Enter Harry Truman: “The Buck Stops Here”
No discussion of “pass the buck” is complete without its famous opposite: “The buck stops here.”
This phrase is most closely associated with U.S. President Harry S. Truman. Truman kept a sign on his desk in the Oval Office that read: “The Buck Stops Here.” It became one of the best-known symbols of his leadership style.
The message was simple: responsibility would not be passed along any further. The final decision—and the final accountability—rested with him.
Truman used the phrase to express the burden of presidential decision-making. A president, in his view, could receive advice, hear opinions, and delegate tasks, but ultimately could not dodge responsibility for major decisions.
“The buck stops here” is powerful precisely because it depends on the older phrase. If “passing the buck” means sending responsibility onward, then “the buck stops here” means responsibility has reached its final destination.

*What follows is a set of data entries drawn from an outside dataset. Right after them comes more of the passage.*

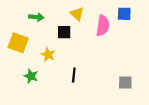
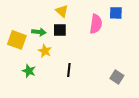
yellow triangle: (77, 14) -> (62, 11), moved
green arrow: (36, 17) -> (39, 32), moved
gray square: (125, 82) -> (117, 77), turned 32

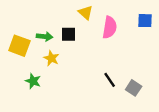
yellow triangle: (62, 11) -> (86, 13), moved
blue square: (116, 13) -> (145, 21), moved
black line: (69, 70) -> (110, 80), moved, turned -40

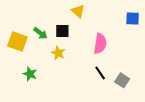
pink semicircle: (110, 27) -> (100, 44), moved
green arrow: (45, 37) -> (40, 33), turned 32
yellow star: (51, 58) -> (58, 53), moved

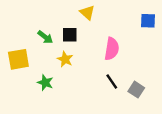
yellow square: (17, 42) -> (18, 59), moved, turned -30
green star: (30, 74) -> (45, 83), moved

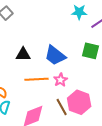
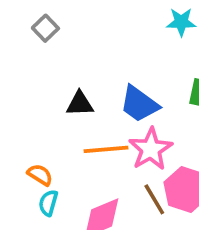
pink star: (61, 80) -> (151, 149), size x1.6

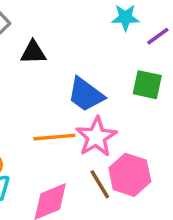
black triangle: (80, 104) -> (33, 52), moved

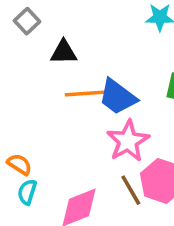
orange line: (54, 137) -> (87, 93), moved

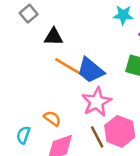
orange line: (87, 93) -> (69, 67), turned 32
orange semicircle: (20, 164) -> (52, 118), moved

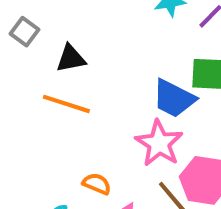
orange line: (69, 67) -> (66, 104), moved
blue trapezoid: (91, 70) -> (174, 99), moved

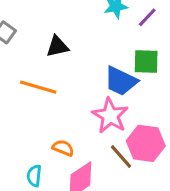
black triangle: (71, 58) -> (57, 46), moved

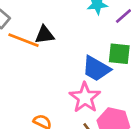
orange line: (38, 87) -> (24, 40), moved

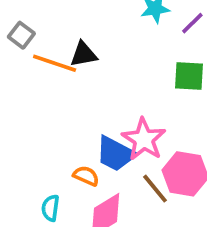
blue trapezoid: (96, 69) -> (115, 154), moved

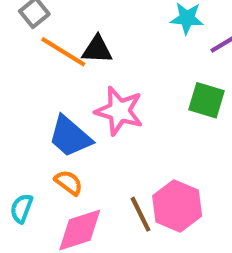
pink star: (144, 139) -> (119, 111), moved, turned -30
blue trapezoid: (115, 154) -> (70, 137), moved

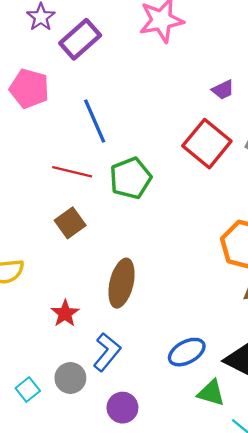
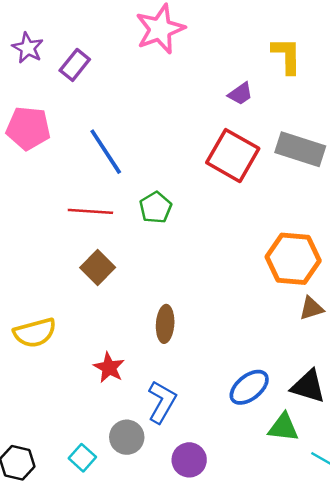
purple rectangle: (80, 39) -> (75, 65), size x0.7
green pentagon: (131, 178) -> (156, 208), size x0.7
brown ellipse: (122, 283) -> (165, 324), size x0.7

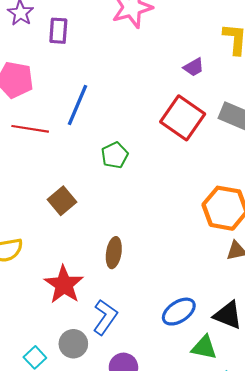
purple rectangle: (75, 65) -> (58, 31), turned -40
blue line: (106, 152) -> (77, 105), turned 51
red line: (90, 211) -> (30, 129), moved
red star: (109, 368) -> (64, 285), size x1.5

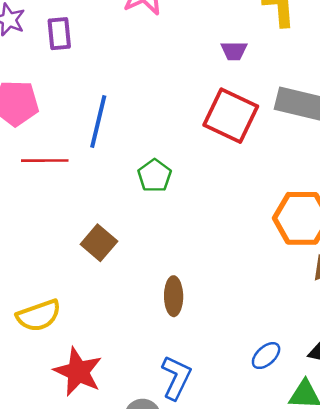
purple trapezoid: (194, 67) -> (234, 51), turned 40
red star: (64, 285) -> (78, 372), moved
blue ellipse: (179, 312) -> (266, 356), size x0.7

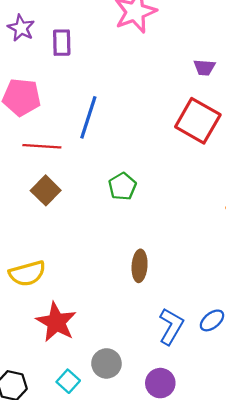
green pentagon: (155, 176) -> (122, 186), moved
brown square: (99, 243) -> (46, 190), moved
blue L-shape: (176, 378) -> (171, 326), moved

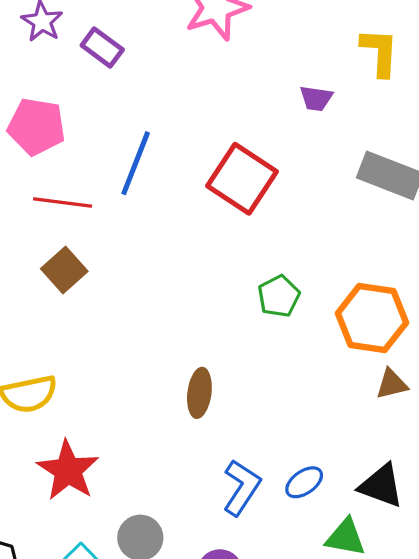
purple rectangle: (62, 43) -> (102, 48), turned -56
red square: (198, 121) -> (242, 179), moved
green pentagon: (122, 186) -> (279, 296), moved

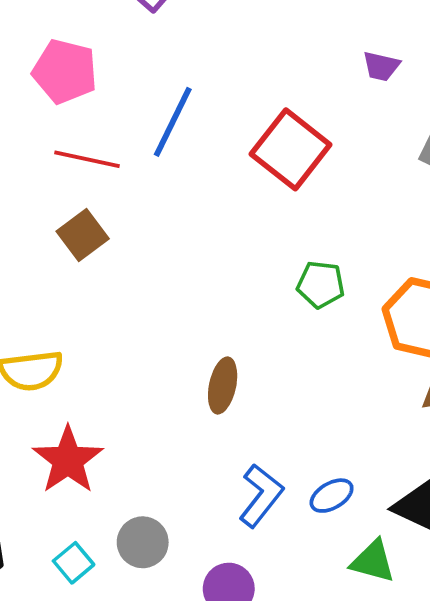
green pentagon: (279, 296) -> (321, 285), turned 30

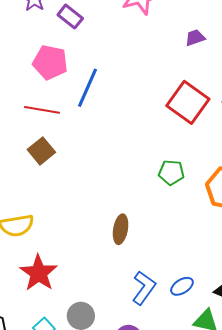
purple trapezoid: (381, 66) -> (195, 38), moved, turned 150
pink pentagon: (65, 71) -> (50, 62), moved
red square: (291, 149) -> (188, 102), moved

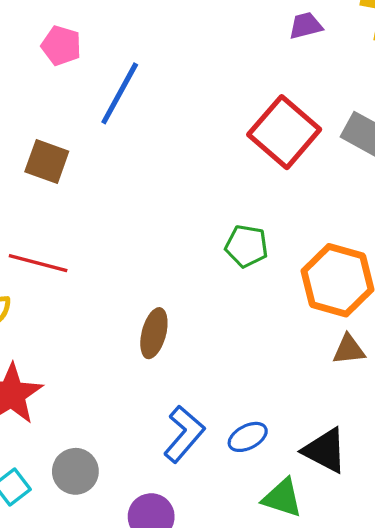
pink pentagon: (50, 62) -> (61, 46), size x0.7
red line: (42, 110) -> (38, 263), moved
brown square: (41, 151) -> (47, 162), moved, turned -36

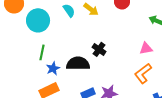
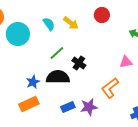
green line: (42, 52) -> (57, 53), moved, turned 35
orange L-shape: (143, 73) -> (110, 88), moved

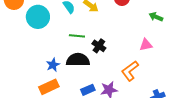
green line: (57, 53) -> (77, 36), turned 49

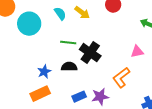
black cross: (99, 46) -> (90, 53), size x1.5
black semicircle: (78, 60) -> (69, 67), size x0.7

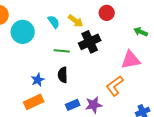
pink triangle: (137, 52) -> (131, 60), size x1.5
black cross: (90, 53) -> (90, 42), moved, turned 30
black semicircle: (69, 67) -> (63, 75), turned -91

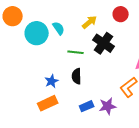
yellow arrow: (76, 21) -> (90, 22), turned -77
cyan semicircle: (54, 22) -> (59, 28), moved
black cross: (90, 42) -> (104, 43), turned -30

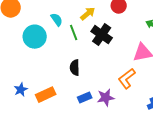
cyan circle: (37, 33) -> (35, 37), moved
green line: (76, 52) -> (74, 33), moved, turned 63
blue star: (52, 81) -> (21, 90), moved

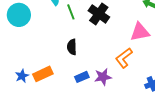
cyan circle: (35, 37) -> (19, 15), moved
blue star: (21, 90) -> (22, 76), moved

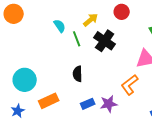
cyan circle: (19, 15) -> (25, 80), moved
blue star: (22, 76) -> (18, 111), moved

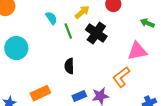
cyan circle: (25, 80) -> (16, 48), moved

No forwarding address. No return to sender. No “please contact another department.”
Why the Phrase Still Works So Well
“Pass the buck” remains popular because it is short, vivid, and instantly understandable. Even if someone has never played poker, the phrase feels physical. You can almost picture a small object being slid across a table.

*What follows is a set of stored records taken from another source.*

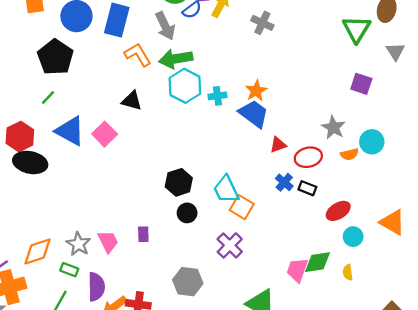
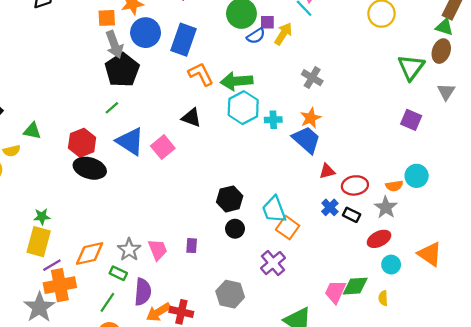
gray cross: (262, 23) -> (312, 78), moved
gray arrow: (165, 26) -> (114, 44), moved
gray star: (333, 127) -> (386, 207), moved

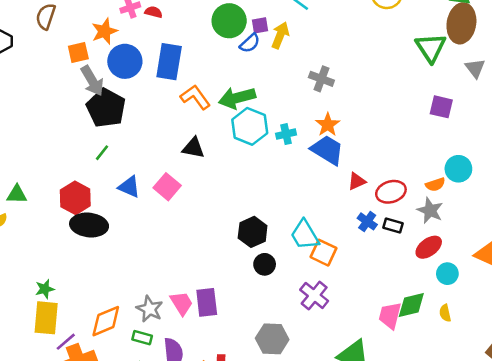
brown ellipse: (441, 51) -> (461, 23), size x1.4
blue triangle: (130, 141) -> (129, 187), size x0.7
purple rectangle: (192, 246) -> (207, 302), moved, size x1.6

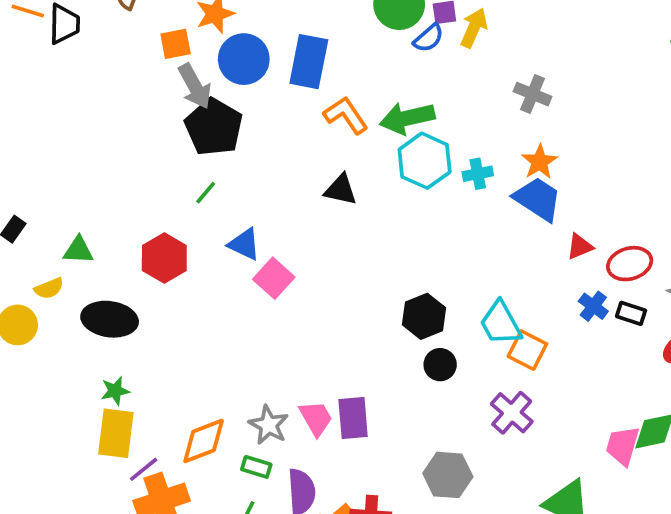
pink square: (167, 187) -> (274, 278), moved
black ellipse: (89, 225) -> (110, 319), moved

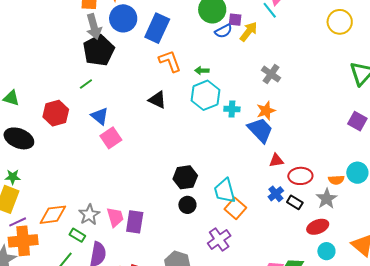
green arrow: (407, 118) -> (202, 71), size x0.5

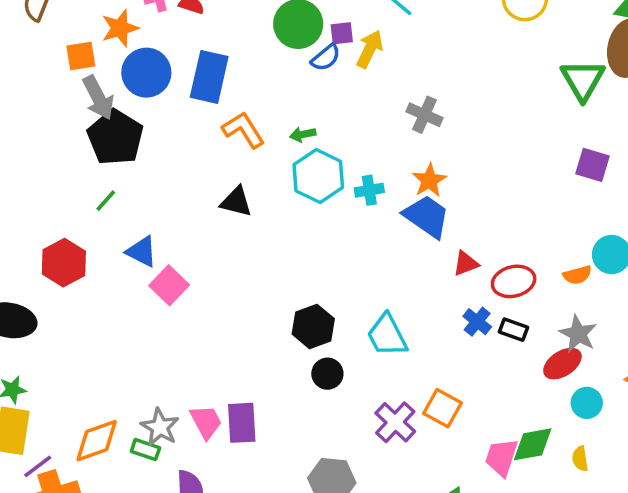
gray star: (327, 199) -> (578, 334), moved
orange square: (235, 208) -> (442, 408), moved
green rectangle: (77, 235) -> (145, 450), moved

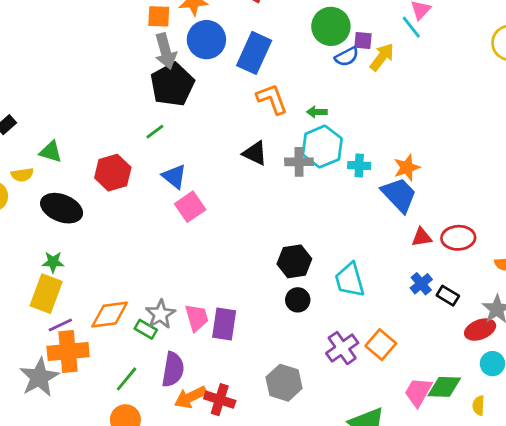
gray cross: (425, 115) -> (299, 162), moved, turned -36
red ellipse: (514, 281) -> (458, 238), moved

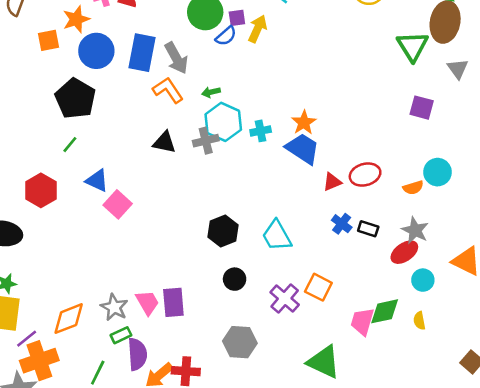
gray arrow: (165, 51) -> (176, 58), moved
black circle: (298, 300) -> (235, 279), moved
green rectangle: (146, 329) -> (121, 335), moved, turned -42

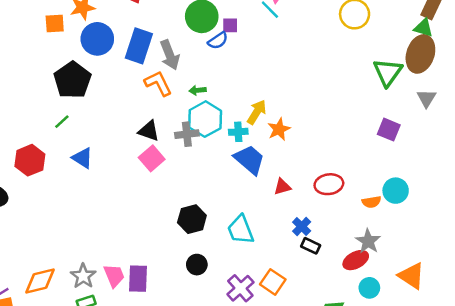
yellow arrow: (258, 29) -> (257, 112), moved
blue trapezoid: (303, 149) -> (250, 160), moved
red triangle: (332, 182) -> (282, 187), moved
pink square: (118, 204) -> (152, 158), moved
black rectangle: (368, 229) -> (311, 246), moved

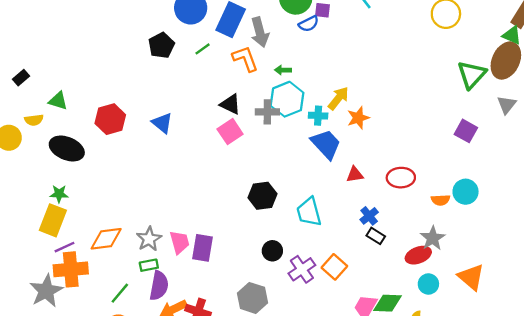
black pentagon: (72, 80) -> (161, 45), size x0.7
green line: (62, 122) -> (203, 49), moved
black circle: (197, 265) -> (272, 251), moved

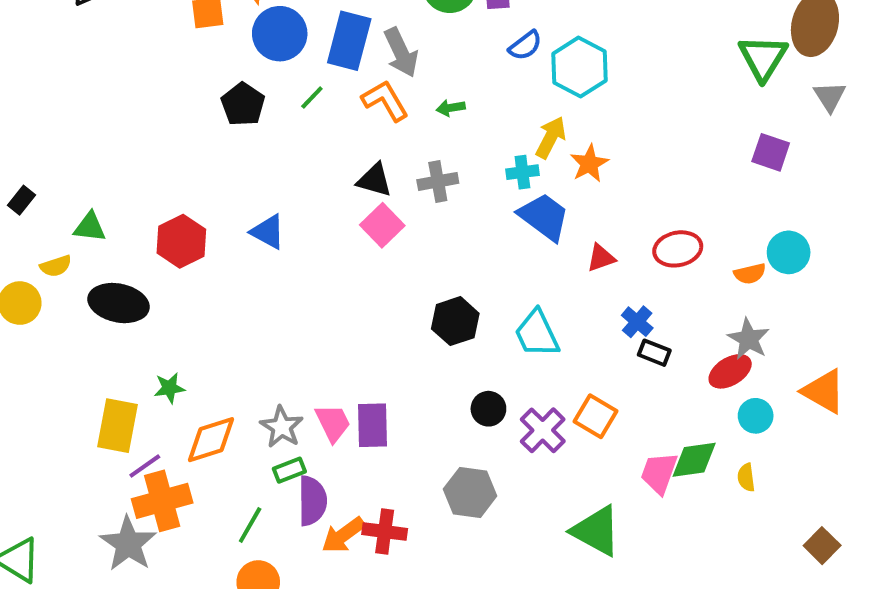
blue semicircle: (309, 24) -> (525, 46), moved
cyan hexagon: (287, 99) -> (579, 67), moved
green star: (59, 194) -> (169, 388), moved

That image is part of its charm. Responsibility becomes something solid—something you can hold, avoid, or shove toward someone else with suspicious enthusiasm.

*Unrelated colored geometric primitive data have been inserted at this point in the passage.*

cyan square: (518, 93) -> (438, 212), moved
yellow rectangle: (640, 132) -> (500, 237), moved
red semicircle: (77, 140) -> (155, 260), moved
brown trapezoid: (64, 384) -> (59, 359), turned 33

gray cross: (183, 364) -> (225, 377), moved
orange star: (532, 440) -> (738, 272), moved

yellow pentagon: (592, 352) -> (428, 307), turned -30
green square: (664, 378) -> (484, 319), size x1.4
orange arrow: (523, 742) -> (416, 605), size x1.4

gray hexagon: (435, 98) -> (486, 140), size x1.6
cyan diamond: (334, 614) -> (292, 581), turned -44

The phrase also survives because buck-passing is, unfortunately, timeless. Every generation discovers its own ways to avoid blame. Ancient officials probably blamed scribes. Medieval knights probably blamed squires. Today, we blame “the system,” “the algorithm,” or “a communication issue,” which is modern business language for “somebody definitely dropped the ball, but let’s not get specific.”
The wording may change, but the instinct remains the same.
Common Misunderstanding: Is the “Buck” a Dollar?
Because “buck” is such familiar slang for a dollar, many people assume “pass the buck” must originally have meant passing money. Maybe a bribe? A debt? A gambling stake?
It is an understandable guess, but the evidence points elsewhere.
In “pass the buck,” the buck refers to the poker marker, not to a dollar. The marker may have been a buckhorn-handled knife, which is where the name likely came from. The dollar meaning of “buck” has its own history, probably connected to buckskins as items of trade in early America, though that is a separate story.
So the phrase is related to poker, not payment. It is about transferring responsibility, not handing over cash.
Though, to be fair, in both poker and life, money has a way of making responsibility feel much more urgent.
The Dealer Button: The Buck’s Modern Cousin
If you watch a poker game today, especially Texas hold ’em, you may see a small round disc moving from player to player. That is the dealer button. It marks the theoretical dealer position and determines the order of betting.
This button does essentially the same job the old buck did. It tells everyone where the deal begins and how play proceeds.
In a casino, a professional dealer usually deals every hand, so the button does not mean the player physically deals the cards. But it still marks the dealer position for game structure.
That means every time the dealer button moves, a little echo of the old phrase remains. The buck—or its modern replacement—is still being passed.
A Phrase That Calls Our Bluff
The origin of “pass the buck” is wonderfully fitting. Poker is a game of risk, responsibility, strategy, and bluffing. So it makes sense that a phrase from poker would become a way to describe people trying to avoid accountability.
At the table, passing the buck was useful. It kept the game moving and made sure everyone took a turn. Away from the table, though, passing the buck became a sign of evasion.
The phrase reminds us that responsibility has to land somewhere. You can slide it around for a while, but eventually someone has to deal the cards.
And when they do, the rest of us will know exactly who has the buck.